## Problem to work on
Please return the data word for word and leave out any picture it contains.

======== Source material ========

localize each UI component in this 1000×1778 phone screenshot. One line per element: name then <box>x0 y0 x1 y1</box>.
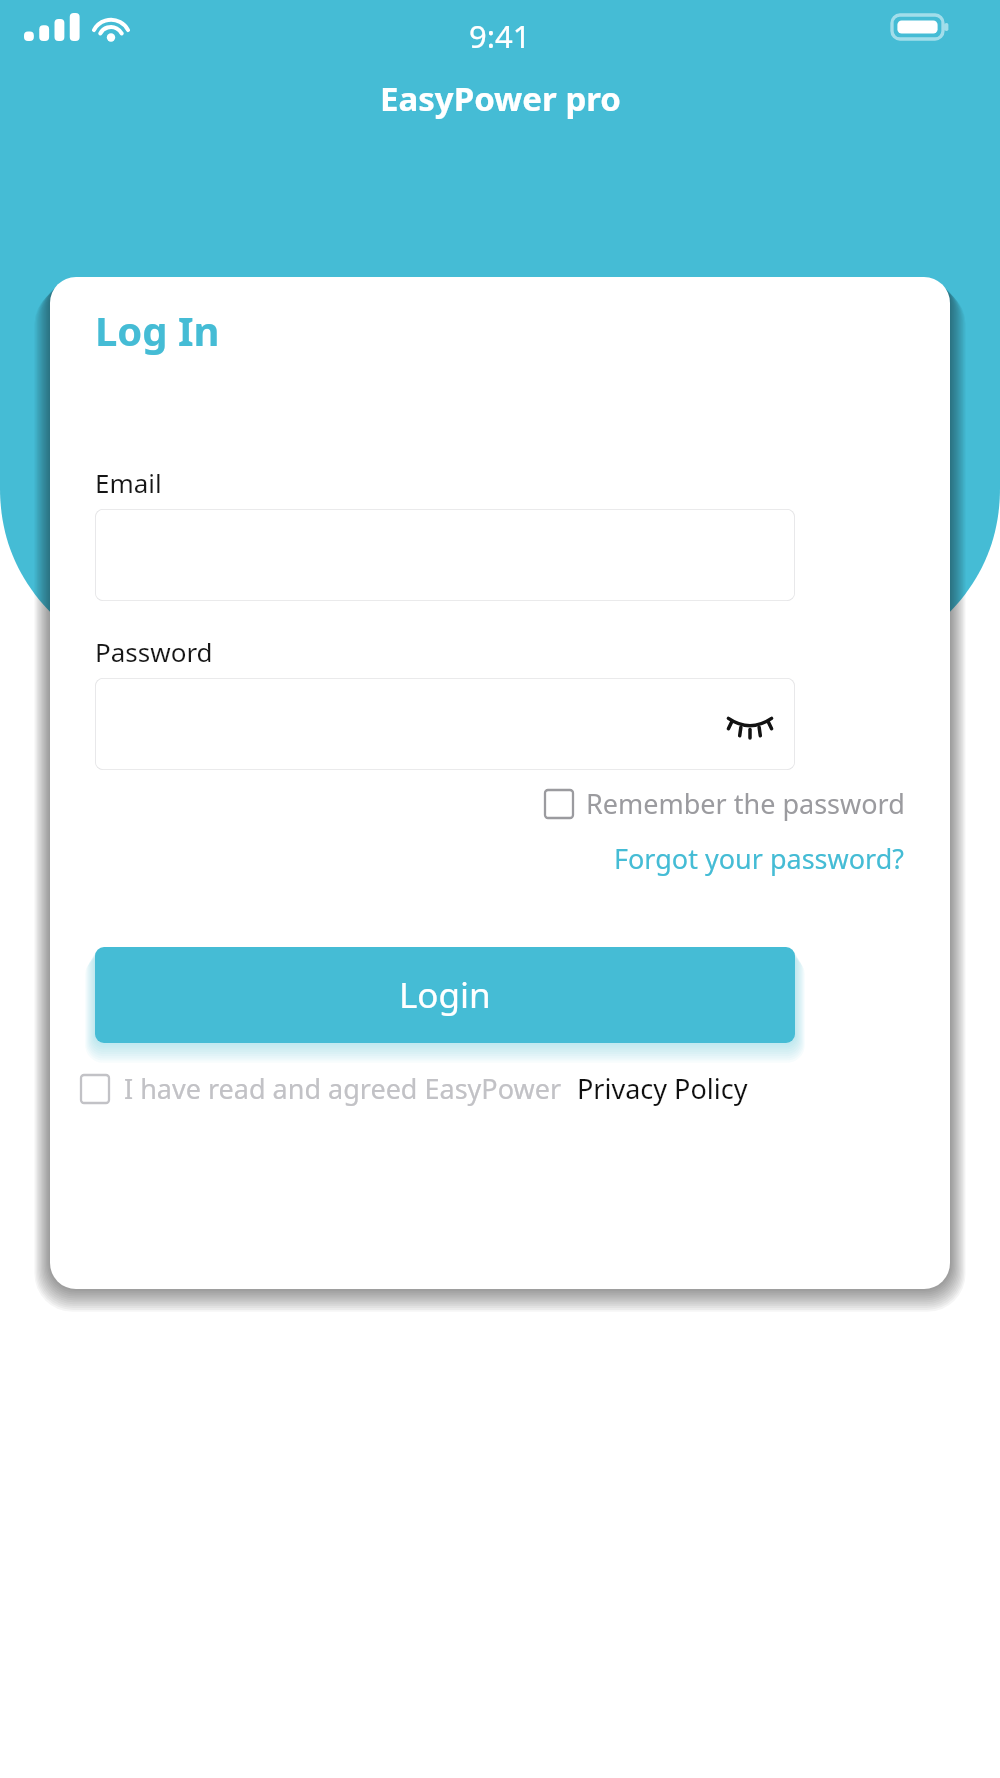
button[interactable]: Show password <box>95 678 795 770</box>
staticText: 9:41 <box>469 15 531 57</box>
staticText: EasyPower pro <box>380 76 621 121</box>
button[interactable] <box>95 509 795 601</box>
staticText: Remember the password <box>586 785 905 822</box>
button[interactable]: I have read and agreed EasyPower <box>81 1070 748 1107</box>
staticText: Log In <box>95 303 220 357</box>
button[interactable]: Remember the password <box>545 785 905 822</box>
button[interactable]: Show password <box>721 695 779 753</box>
staticText: Password <box>95 634 213 669</box>
staticText: Login <box>399 971 491 1019</box>
staticText: Privacy Policy <box>577 1070 748 1107</box>
button[interactable]: Forgot your password? <box>614 840 905 877</box>
button[interactable]: Login <box>95 947 795 1043</box>
staticText: Email <box>95 465 162 500</box>
staticText: I have read and agreed EasyPower <box>124 1070 562 1107</box>
staticText: Forgot your password? <box>614 840 905 877</box>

========

## Response box
localize each UI component in this 1000×1778 phone screenshot. One line per element: name then <box>x0 y0 x1 y1</box>.
button[interactable]: Show password <box>95 678 795 770</box>
staticText: 9:41 <box>469 15 531 57</box>
staticText: EasyPower pro <box>380 76 621 121</box>
button[interactable] <box>95 509 795 601</box>
staticText: Remember the password <box>586 785 905 822</box>
button[interactable]: I have read and agreed EasyPower <box>81 1070 748 1107</box>
staticText: Log In <box>95 303 220 357</box>
button[interactable]: Remember the password <box>545 785 905 822</box>
button[interactable]: Show password <box>721 695 779 753</box>
staticText: Password <box>95 634 213 669</box>
staticText: Login <box>399 971 491 1019</box>
staticText: Privacy Policy <box>577 1070 748 1107</box>
button[interactable]: Forgot your password? <box>614 840 905 877</box>
button[interactable]: Login <box>95 947 795 1043</box>
staticText: Email <box>95 465 162 500</box>
staticText: I have read and agreed EasyPower <box>124 1070 562 1107</box>
staticText: Forgot your password? <box>614 840 905 877</box>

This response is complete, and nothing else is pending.